18 junho 2018

Essa coisa do árabe


Por um lado, a utilização da palavra “árabe” é frequentemente imprecisa e, por outro lado, a evocação da “presença árabe” na Ibéria é muito fantasiada.

Arábia é a península entre o mar vermelho e o golfo pérsico. Tendo o Islão e o seu profeta aí nascido e a religião daí se expandido, generalizou-se uma equivalência forçada entre muçulmano e árabe. Os povos conquistados e colonizados sofreram uma enorme influência, mas isso não significou assimilação completa com anulação de especificidades e culturas, havendo também, evidentemente, diferenciações nas evoluções posteriores. Por esse princípio nós, e muitos mais, seriamos hoje simplesmente “romanos”.

A generalização é ajudada pelo facto de que para um muçulmano ser “árabe” é partilhar a etnia do seu profeta principal. Esta tendência é reforçada ainda pelo conceito da nação global e única, seja a histórica Umma (comunidade de todos os crentes), sejam os mais recentes projetos pan-arabizantes como o de Nasser, a partir do Egito. Por falar neste país, como explicar que um egípcio se assuma principalmente como “árabe”, quando a cultura e a história do seu país dão vinte a zero à das tribos nómadas vizinhas? O mesmo se pode dizer dos naturais do Mashrek (Levante) berço da civilização e até da escrita e do Magreb (Poente) muito mais próximos culturalmente da Europa do Sul do que dos nómadas do Hejaz (interior da tal península).

Do lado de cá, até os mais preocupados com o “outro”, apelando ao respeito pela sua identidade e cultura, não hesitam em correr toda a gente com a etiqueta de “árabe”, desde Casablanca até Damasco.
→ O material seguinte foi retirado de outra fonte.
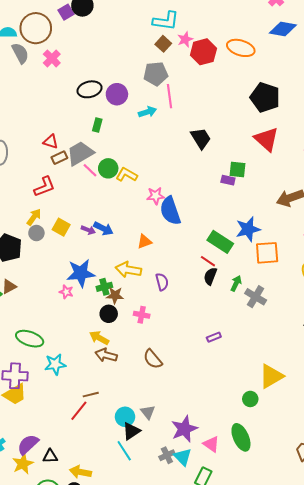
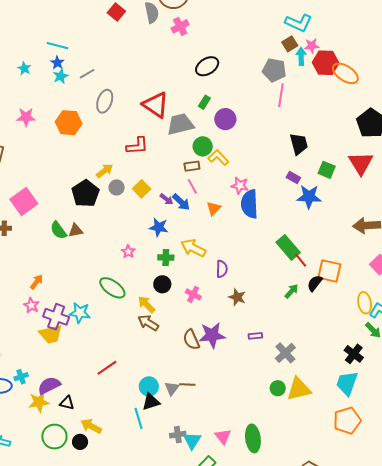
orange ellipse: (241, 48) -> (345, 73), moved
black ellipse: (90, 89) -> (207, 66), turned -35
purple circle: (117, 94) -> (225, 119), moved
cyan arrow: (147, 112) -> (301, 56), moved, turned -90
red triangle: (51, 142) -> (156, 105), size x1.8
brown rectangle: (59, 158) -> (192, 166), moved
green square: (237, 169) -> (327, 170), moved
pink line: (90, 170) -> (192, 186), moved
purple rectangle: (228, 180) -> (293, 177), moved
yellow arrow: (34, 217) -> (105, 171), moved
blue star: (248, 229) -> (309, 197), moved
orange triangle: (144, 242) -> (214, 208), moved, turned -42
red line: (208, 261) -> (301, 260), moved
blue star: (81, 273) -> (159, 227), moved, size x0.7
black semicircle: (210, 276) -> (315, 283), moved
brown star: (115, 295) -> (237, 297), moved
gray cross: (256, 297) -> (285, 353), moved
green ellipse: (30, 339) -> (112, 288), moved
cyan star: (55, 364) -> (80, 313), moved
brown line: (91, 395) -> (187, 384), moved
green circle: (250, 399) -> (278, 388), moved
purple star: (184, 429) -> (212, 335), moved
Errado, muito errado. Uma generalização pouco esclarecida e desrespeitadora da diversidade cultural existente.

Sobre a presença na Ibéria dos “árabes”, cruzam-se dois romantismos. Há o dos invasores, usurpadores, que entraram por aqui à má-fila, sem terem direito para tal, obrigando a malta séria a refugiar-se num sótão, lá nas Astúrias, para depois heroicamente repor a normalidade.

O outro romantismo é o da nostalgia da herança perdida. Como se com a conquista dos castelos, todo o conhecimento que chegou e se criou naquele tempo tivesse sido embalado e viajado para fora da península, perdendo-se irremediavelmente essa herança exótica. A sério…?!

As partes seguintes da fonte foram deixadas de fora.